> **RECORDS PROVIDED**:
———

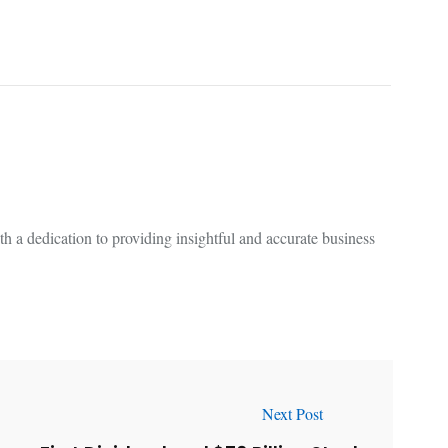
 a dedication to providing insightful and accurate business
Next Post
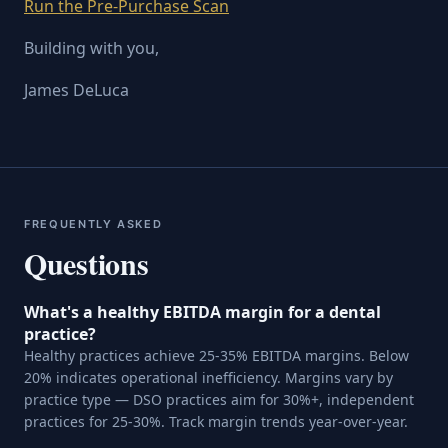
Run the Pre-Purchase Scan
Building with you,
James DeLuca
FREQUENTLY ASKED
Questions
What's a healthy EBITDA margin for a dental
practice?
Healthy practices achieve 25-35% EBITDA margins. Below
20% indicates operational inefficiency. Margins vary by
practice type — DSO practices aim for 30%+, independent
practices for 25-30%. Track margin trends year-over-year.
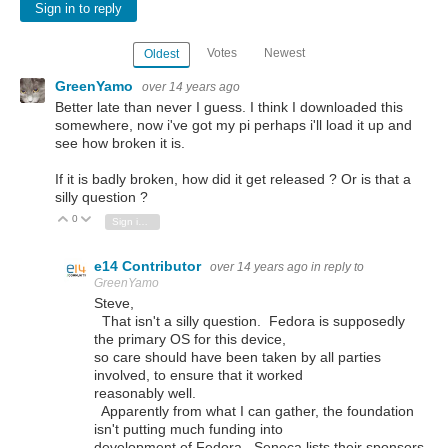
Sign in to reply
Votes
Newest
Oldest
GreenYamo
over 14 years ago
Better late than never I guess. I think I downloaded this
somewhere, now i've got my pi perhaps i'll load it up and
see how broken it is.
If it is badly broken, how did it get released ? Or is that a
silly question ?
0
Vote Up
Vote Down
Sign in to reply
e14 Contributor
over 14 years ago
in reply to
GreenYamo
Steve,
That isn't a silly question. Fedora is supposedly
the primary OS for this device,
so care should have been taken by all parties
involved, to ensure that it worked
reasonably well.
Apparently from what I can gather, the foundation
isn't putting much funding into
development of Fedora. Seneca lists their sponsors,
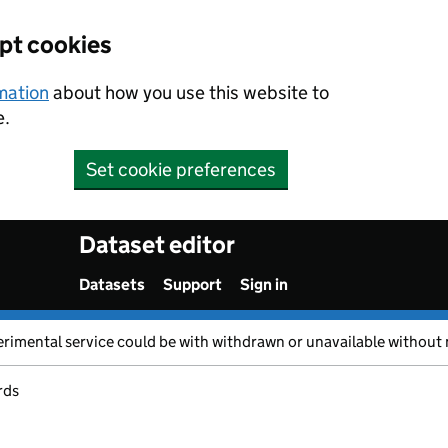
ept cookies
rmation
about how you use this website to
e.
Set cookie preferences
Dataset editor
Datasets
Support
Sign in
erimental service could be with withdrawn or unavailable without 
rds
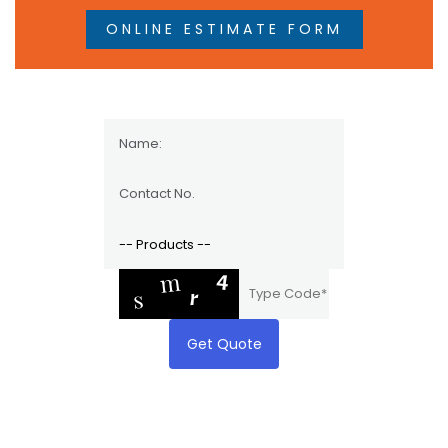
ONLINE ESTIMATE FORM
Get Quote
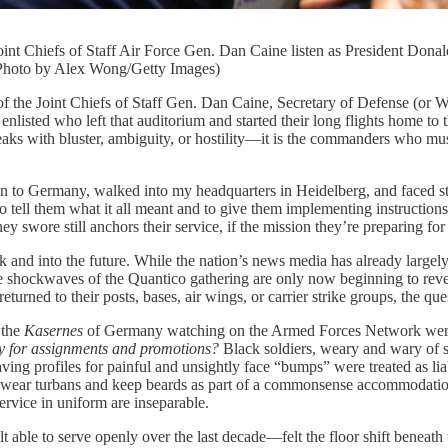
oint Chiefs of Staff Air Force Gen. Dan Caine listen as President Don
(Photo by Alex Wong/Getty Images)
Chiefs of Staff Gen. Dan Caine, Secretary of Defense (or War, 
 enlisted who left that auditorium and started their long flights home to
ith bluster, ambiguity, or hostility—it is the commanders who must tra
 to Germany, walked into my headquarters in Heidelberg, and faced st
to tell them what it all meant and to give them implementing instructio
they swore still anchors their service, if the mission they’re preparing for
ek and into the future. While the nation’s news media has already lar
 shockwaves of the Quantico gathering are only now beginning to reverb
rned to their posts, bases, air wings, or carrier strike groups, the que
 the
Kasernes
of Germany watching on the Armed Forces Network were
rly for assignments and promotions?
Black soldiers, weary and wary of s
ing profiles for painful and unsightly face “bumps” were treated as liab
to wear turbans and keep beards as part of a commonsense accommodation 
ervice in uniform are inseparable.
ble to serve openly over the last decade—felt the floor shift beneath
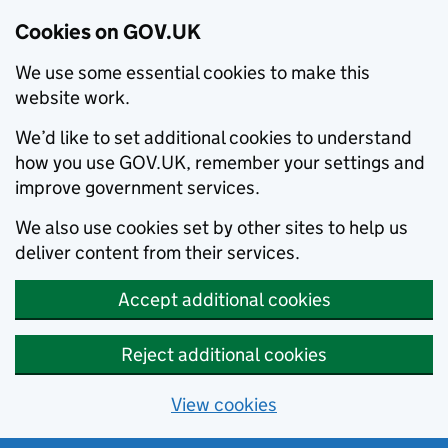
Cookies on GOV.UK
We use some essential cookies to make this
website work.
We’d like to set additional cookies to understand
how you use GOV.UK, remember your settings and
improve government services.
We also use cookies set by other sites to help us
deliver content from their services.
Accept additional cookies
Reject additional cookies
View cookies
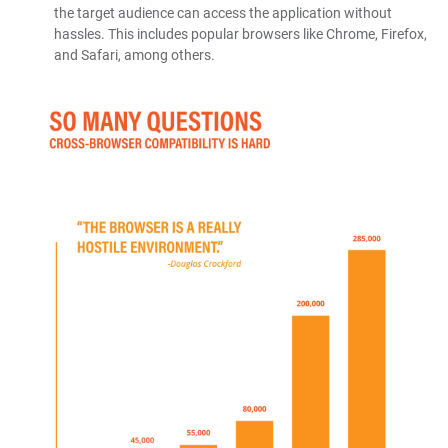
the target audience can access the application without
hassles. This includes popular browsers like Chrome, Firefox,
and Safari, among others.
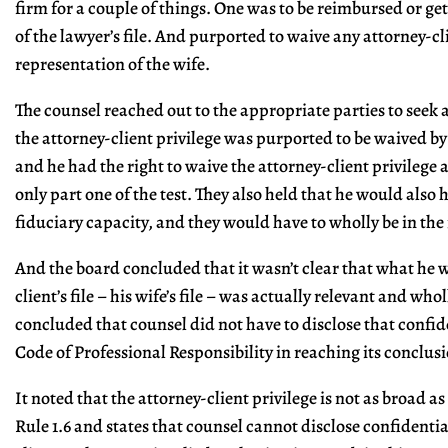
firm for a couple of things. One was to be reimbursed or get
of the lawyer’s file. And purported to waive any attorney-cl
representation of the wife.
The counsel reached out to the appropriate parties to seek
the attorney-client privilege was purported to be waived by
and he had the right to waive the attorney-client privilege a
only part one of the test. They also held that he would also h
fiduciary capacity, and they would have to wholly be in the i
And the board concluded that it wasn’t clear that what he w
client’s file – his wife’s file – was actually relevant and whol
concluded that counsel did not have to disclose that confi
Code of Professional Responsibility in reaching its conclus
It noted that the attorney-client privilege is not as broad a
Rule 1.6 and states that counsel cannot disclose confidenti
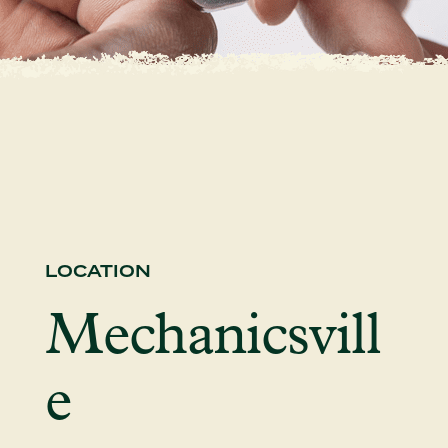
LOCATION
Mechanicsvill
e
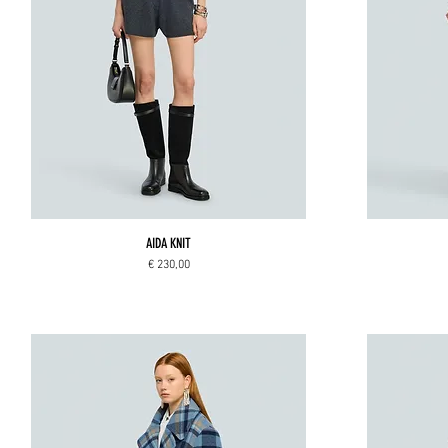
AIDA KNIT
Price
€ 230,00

———

> **HOW TO COMPLETE THIS TASK**: Gather from the entries above all lines that include the string "purported".

> **WRITTEN RESPONSE**:
of the lawyer’s file. And purported to waive any attorney-cl
the attorney-client privilege was purported to be waived by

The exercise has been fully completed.